In psychology and sociology, a person is usually characterized by his individual characteristics. They identify qualities associated with a certain way of perceiving or judging, as well as with the way a person influences the environment. Attention is focused on originality, on the characteristics that distinguish an individual in society, on the functions he performs, on the degree of influence he exerts, or on the impression he makes on other people: “aggressive”, “submissive”, “heavy” and so on. Independence, willpower, determination, intelligence and wisdom are considered very important.

The concept of personality in psychology

A personality in psychology is an individual who manifests himself in objective activities and social relationships. He shows his vision of the world, which expresses his individual characteristics. It also becomes important what kind of relationships a person builds with others.

A person’s attitude towards a certain subject is expressed through the experience that he already has and the knowledge that the individual has. They form the reaction that a person manifests in relation to a given subject.

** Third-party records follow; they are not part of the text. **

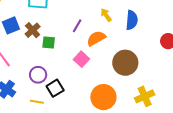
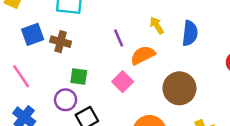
purple line: (77, 26) -> (119, 38), turned -56
brown cross: (33, 30) -> (61, 42), turned -35
green square: (49, 43) -> (79, 76), moved

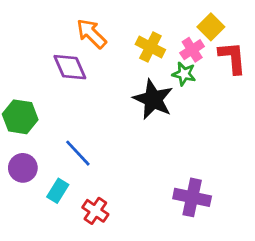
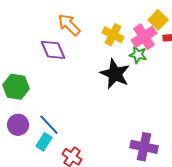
pink cross: (192, 50) -> (144, 37), size x1.4
blue line: (78, 153) -> (49, 125), moved

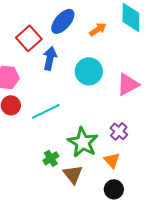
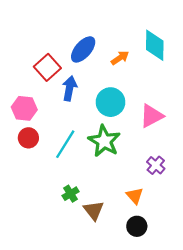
cyan line: (46, 111) -> (65, 144), turned -32
purple cross: (119, 131) -> (156, 165), moved
green star: (83, 142) -> (104, 141), moved

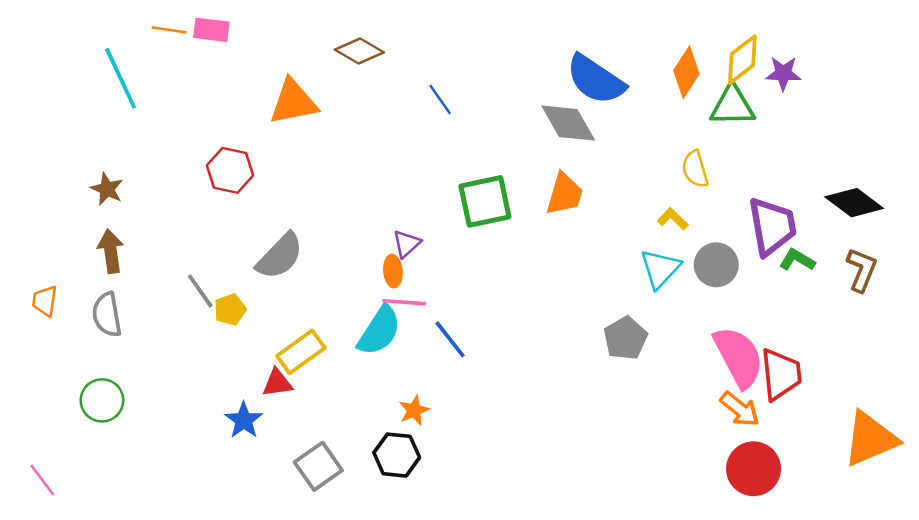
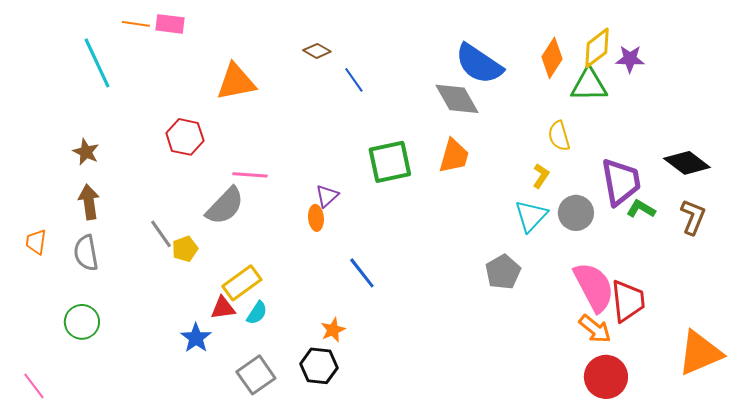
brown diamond: (359, 51) -> (317, 51), moved, size x0.7
yellow L-shape: (673, 219) -> (541, 176), turned 80
pink line: (404, 302) -> (250, 175), moved
cyan semicircle: (379, 331) -> (257, 313), moved, size x0.6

Depending on a person’s attitude towards certain things, his motivation is formed. Its level depends directly on how important a person considers a particular subject to be.

There are two factors that a person forgets to take into account when living his life, making vital decisions, choosing one or another partner for marriage or work. Man is truly the master of his own destiny. Even if he does not realize this, he submits to someone else’s will, he is dependent on the opinions of the people around him, he tries to please someone, he is still responsible for the kind of life he lives. It was his choice to become a weak-willed and submissive person, even if he does not remember the moment when he made this decision.

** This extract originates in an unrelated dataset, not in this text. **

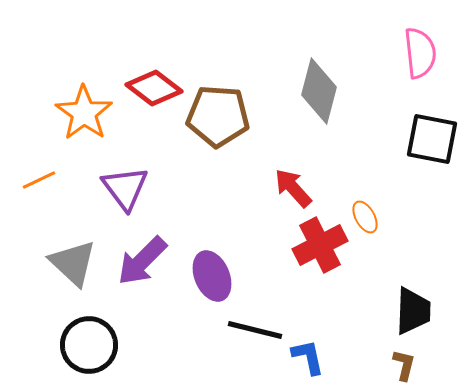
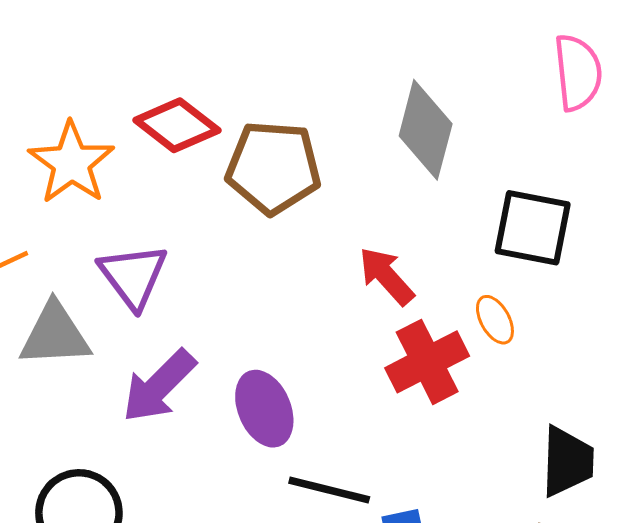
black square: (432, 139) -> (533, 228), moved
gray triangle: (73, 263) -> (55, 335), moved, turned -46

There are two factors that a person misses in solving any issue:

  1. He is responsible for his life. This means that if he does not like the path he is following and does nothing to take a different path, this also lies on his conscience.
  2. He is responsible for whether he is a person or not. It is difficult to call a person an individual when he depends on someone, succumbs to the influence of others, does not think with his own head and constantly needs help. Of course, all people are individuals. But such a person can be called an “empty personality,” that is, absent, sleepy, underdeveloped.

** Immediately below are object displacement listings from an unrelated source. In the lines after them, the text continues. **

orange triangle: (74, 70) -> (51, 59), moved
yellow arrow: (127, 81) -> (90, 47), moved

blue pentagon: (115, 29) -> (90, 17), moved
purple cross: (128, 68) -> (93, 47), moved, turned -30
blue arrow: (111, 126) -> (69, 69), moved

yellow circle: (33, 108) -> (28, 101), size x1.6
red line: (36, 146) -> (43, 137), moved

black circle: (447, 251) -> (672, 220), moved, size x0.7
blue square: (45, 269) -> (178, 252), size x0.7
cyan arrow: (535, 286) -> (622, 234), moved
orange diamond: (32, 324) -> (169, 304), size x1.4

You live your life. Understand that no one can live your life. You are the one who is sick, you feel it, you go through all the events. No one will live through all this instead of you. Accordingly, you have more control over your life. You may be influenced, intimidated, suppressed, etc. But only you can decide how to react to this. There are many ways to solve the same issue. And the decision you make affects your future destiny.

Go your own way and be your own person. Undoubtedly, you live in a society where there are rules and laws that you must obey. But this does not stop you from deciding your own destiny and being the person who would be worthy of your own respect.